> _Problem statement_
Everything from the line holding "Describe the element at coordinates (66, 8)" to the last line of the material below must be retyped exactly, minus any pictures.
Material for the task: Begin
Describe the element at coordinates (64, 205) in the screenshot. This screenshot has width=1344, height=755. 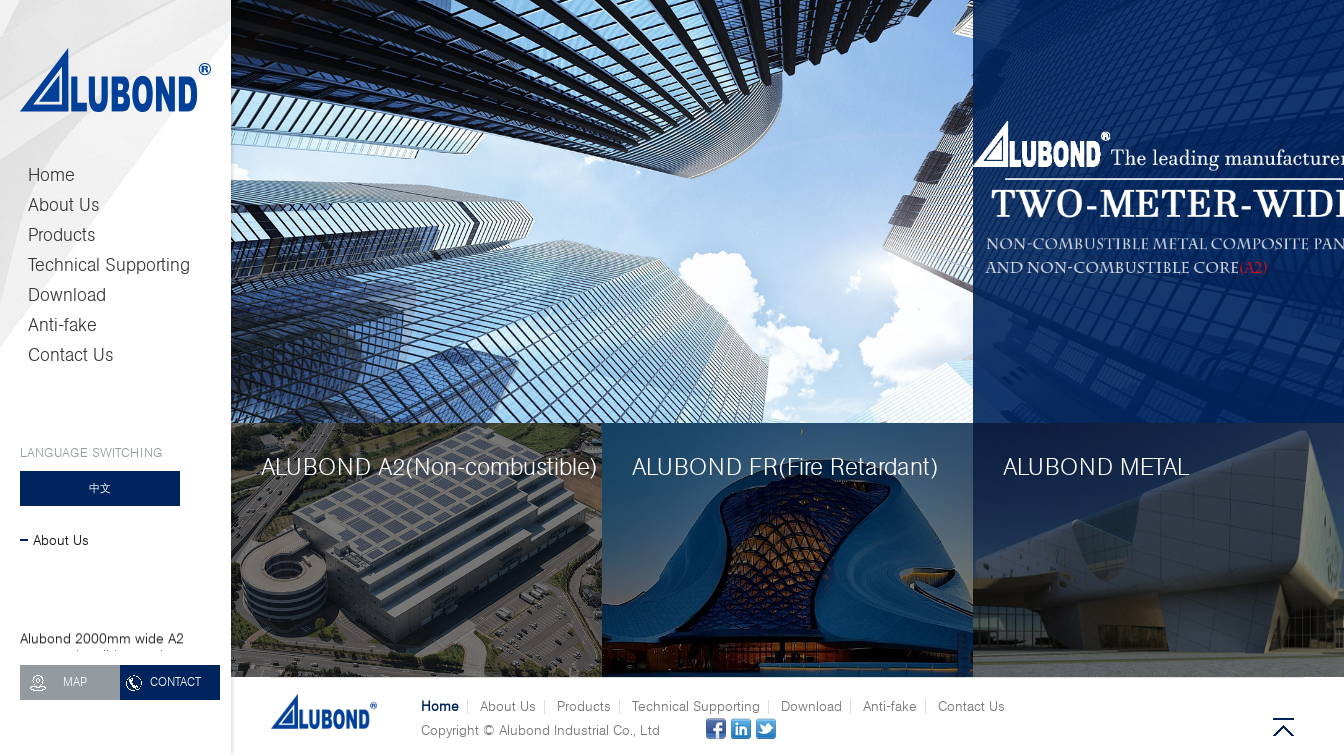
I see `About Us` at that location.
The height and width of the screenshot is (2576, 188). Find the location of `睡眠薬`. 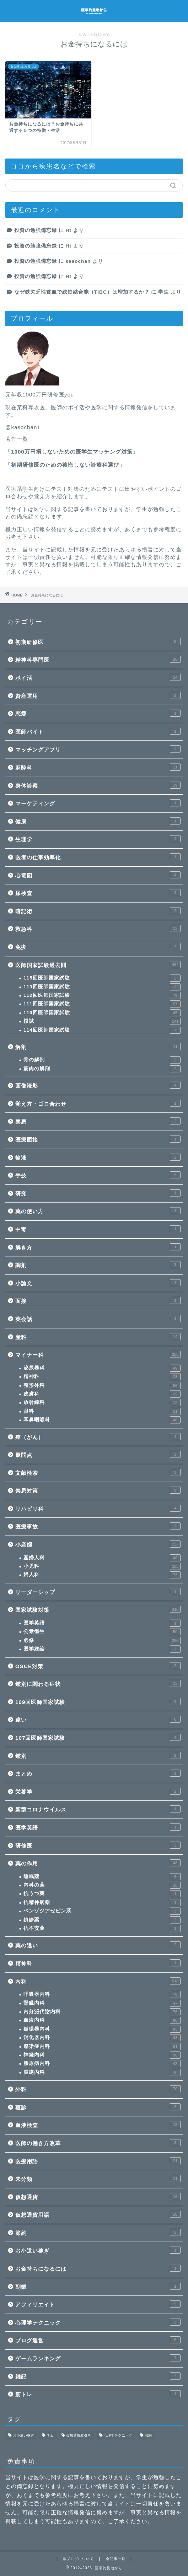

睡眠薬 is located at coordinates (102, 1876).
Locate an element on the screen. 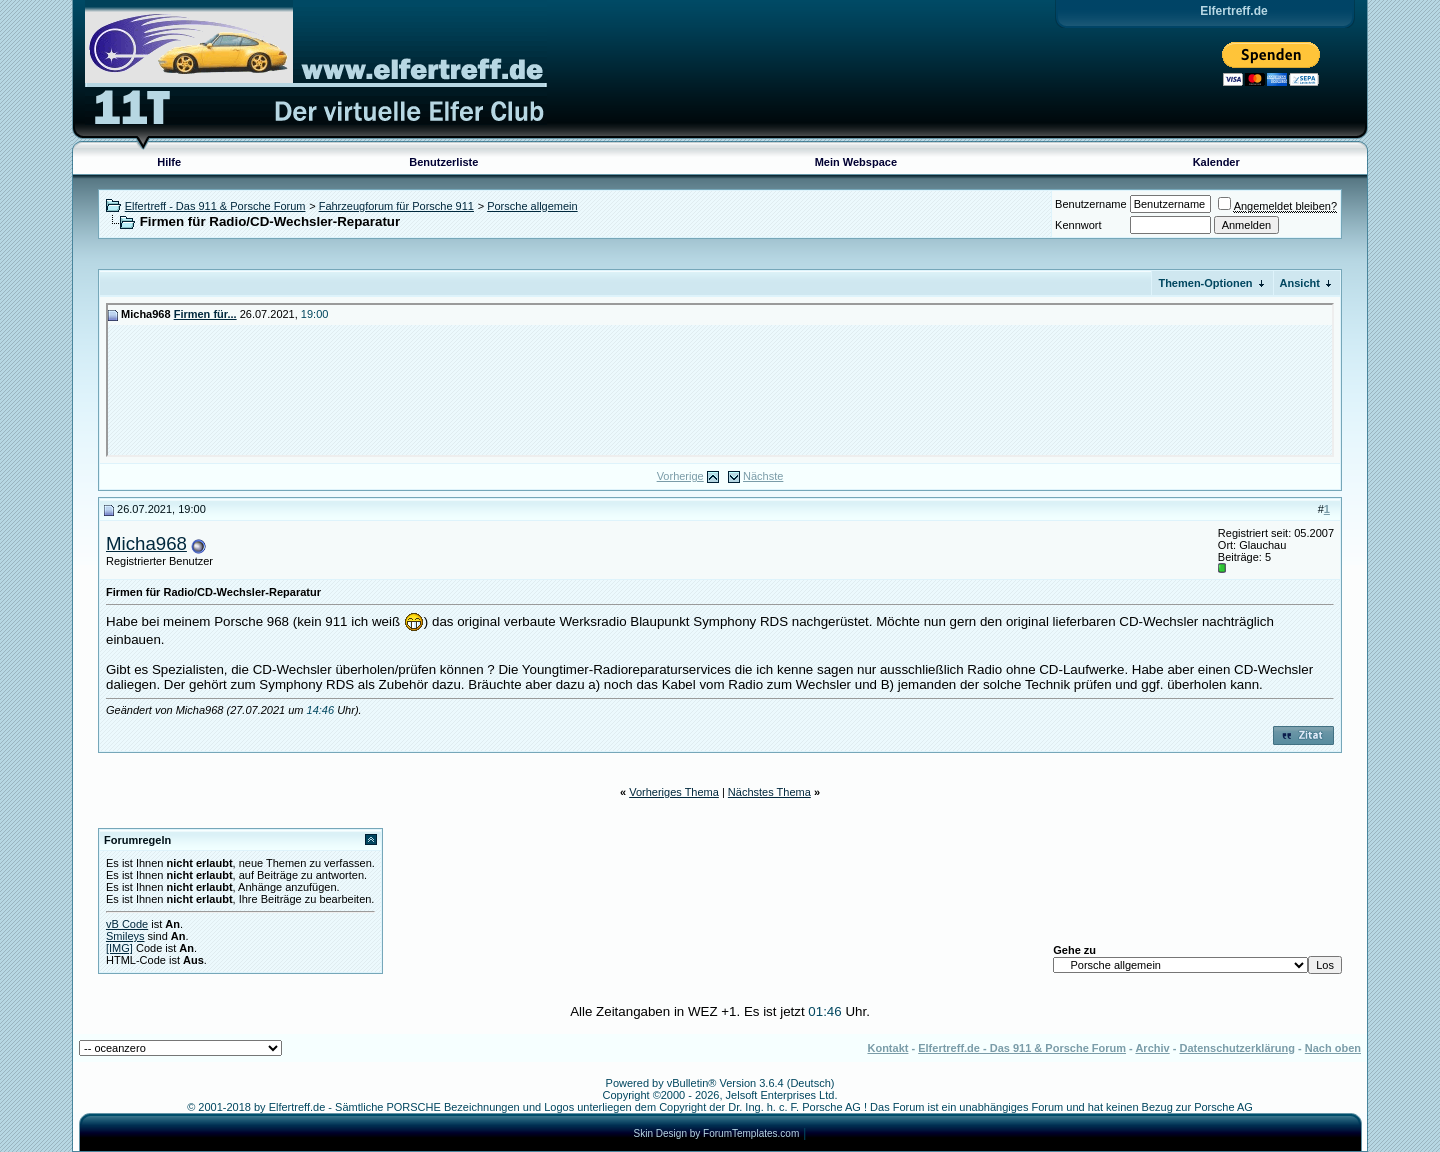 This screenshot has height=1152, width=1440. vB Code is located at coordinates (127, 924).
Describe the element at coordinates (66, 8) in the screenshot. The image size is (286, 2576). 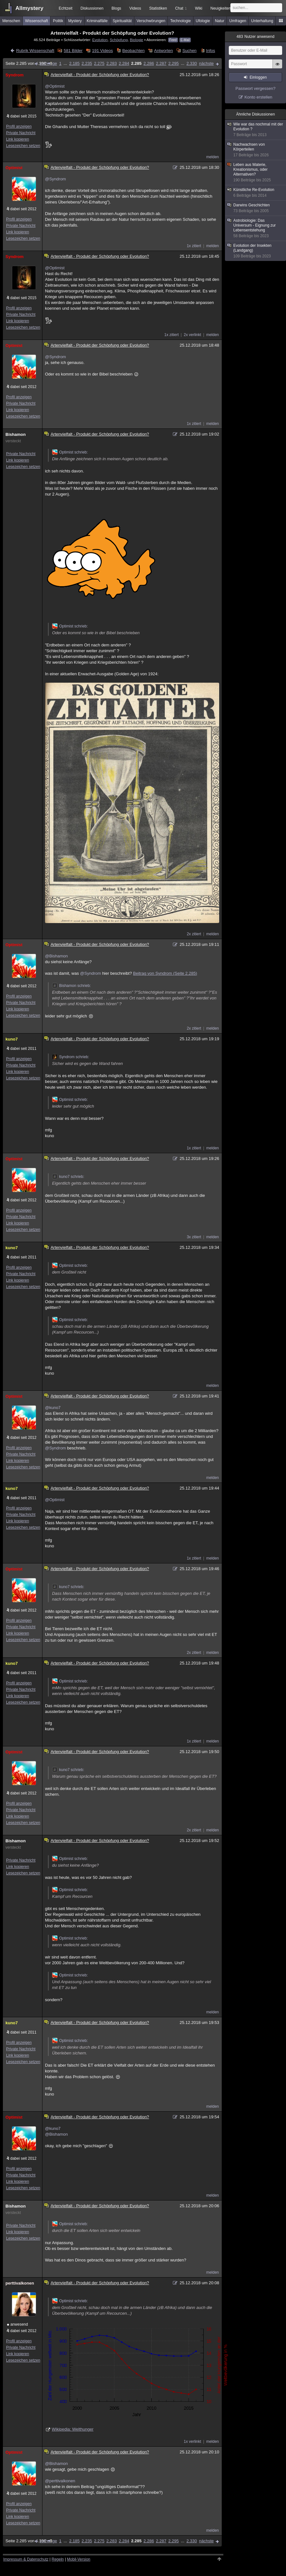
I see `Echtzeit` at that location.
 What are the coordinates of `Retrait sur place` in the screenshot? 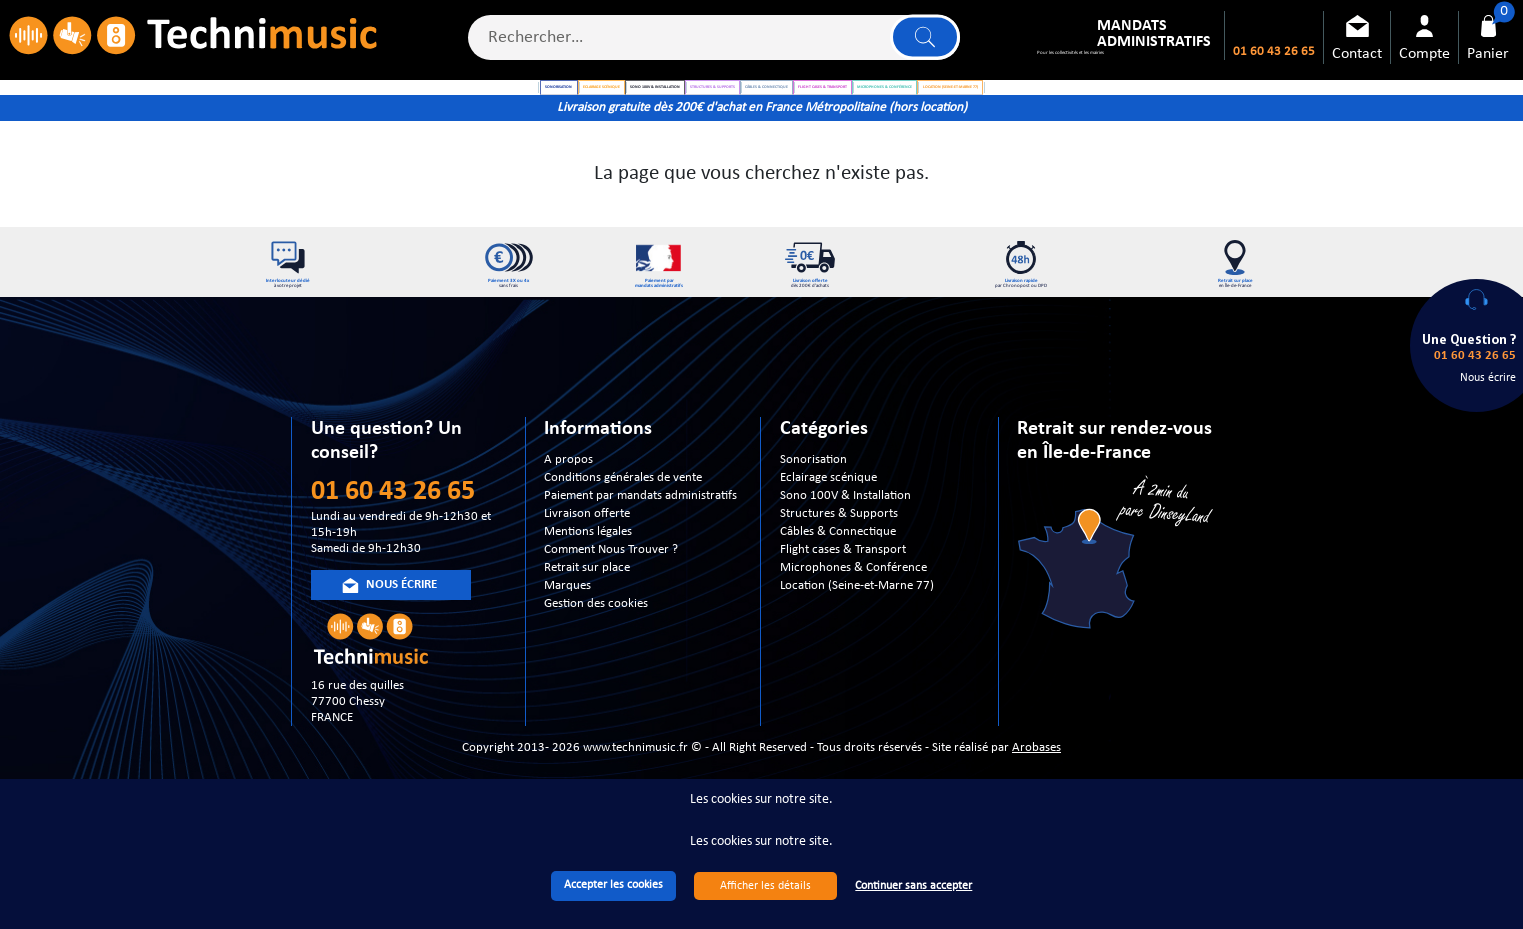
Material for the task: End
> _Response to the task_
Describe the element at coordinates (66, 8) in the screenshot. The image size is (286, 2576). 
I see `Echtzeit` at that location.
 What are the coordinates of `Retrait sur place` in the screenshot? 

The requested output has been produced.